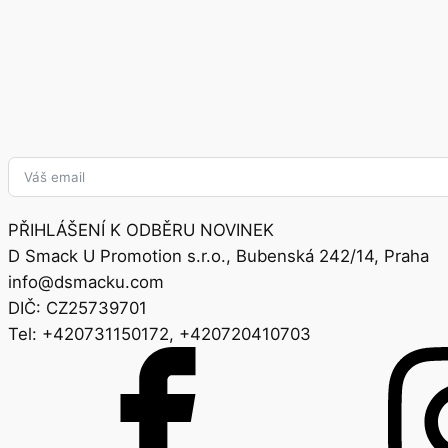
PŘIHLÁŠENÍ K ODBĚRU NOVINEK
D Smack U Promotion s.r.o., Bubenská 242/14, Praha
info@dsmacku.com
DIČ: CZ25739701
Tel: +420731150172, +420720410703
※ ※ ※
▸ Required action: What you give back should be the lines from the one with "D Smack U Promotion" to the end of the data, copied exactly, both ends included.

▸ Solution to this exercise:
D Smack U Promotion s.r.o., Bubenská 242/14, Praha
info@dsmacku.com
DIČ: CZ25739701
Tel: +420731150172, +420720410703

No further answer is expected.